Evolving out of the true story of Daniel Pearl, the Wall Street Journal reporter who was abducted and later murdered in Pakistan, Tony Pennino's play Call it Peace is an examination not only of how one responds to total deprivation and torture but also of how the United States is increasingly becoming a victim of its own foreign policies and provincial attitudes. Utilizing a completely bare stage (Tom Harlan), the play is set in an unknown cell in the Philippines. Its inhabitants are the symbolically multicultural American journalist Rich (Michael Shen) and the young "not American" Canadian backpacker Cal (Blake Catherwood). Each has seized a space in the cell as their own and each cultivates coping mechanisms to respond to the internal and external torments concomitant with being tortured by anonymous terrorists.
Focusing on Rich's imprisonment, the play is divided into two sections. The first part explores the sensitive relationship of newcomer Rich and the increasingly deranged longtime captive backpacker. Unlike Daniel Pearl, Rich is a thirty-something Gen-Xer trying to process a fumbling romantic and professional life. Sensing Cal's desperation Rich entertains him with facts and fictions about his own life, trying to reacquaint Cal with a semblance of normalcy. In response, Cal presents to Rich an unsettling and increasingly disturbed psyche, pressing Rich to care for him while transmitting to Rich intimations of his own future. Supplementing the exchange of personal stories, they argues over American policies and the muddling of Canadian identity; they play word games with pop culture and they try to ascertain the meaning of their imprisonment.
The less engaging and talky second section focuses on Rich's captivity in total isolation and the struggle for sanity of his tortured mind. In a fight to fend off a descent into madness, Rich builds on his interactions with Cal by having metaphysical conversations with himself about his life, role-playing a performance of a comedian, interacting with an ephemeral version of the backpacker, and raking over his now defunct romantic relationship with his aloof and unsympathetic corporate hustler girlfriend Abby (Heather Pamula). As his mental pyrotechnics increasingly became entwined with visions of death, Rich faces a "last temptation" over whether to accede to the ultimate escape or find something tangible and meaningful for which to live.

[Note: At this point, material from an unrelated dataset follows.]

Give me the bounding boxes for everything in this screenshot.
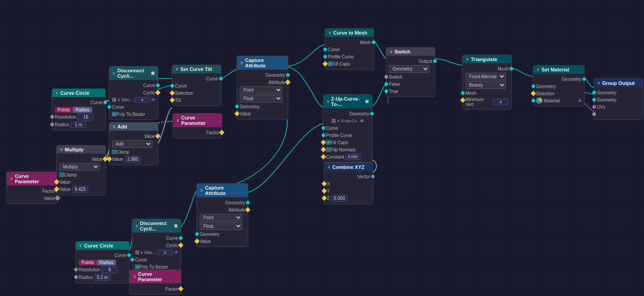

While certainly timely and relevant to the current geopolitical situation, this social and psychological study played as a work-in-progress, an early draft of a script that only begins to explore its characters and issues and a production that only partially realized the journey of its protagonist and the worlds he inhabited. Ringing false from the onset, the material dealing with Rich and Abby's relationship sets the play off-track. Their extended scenes not only felt static but also fell short of being integral and heightening material of the plot.Playing somewhat fancifully with the metaphysics of the situation, the production needed to augment its study with more revelatory responses to the realities of being held hostage, including Rich's ongoing relationship with his torturers and his acclimation to the conditions of his prison cell.
Although direction (David Renwanz) was mired in sentimentality, the stagecraft of the emotive lighting design (Gavin Smith) and the eerie sound design (John DiMaggio) gave the production an authentic ambiance of menace and cold anonymity. In such times as the present, with a country consumed with fear of unknown terror and a world apprehensive about war, this production spoke to the importance of theater for stimulating thought and feeling about political acts, but its lack of development begged for a more complete discourse on its themes and a richer theatrical experience.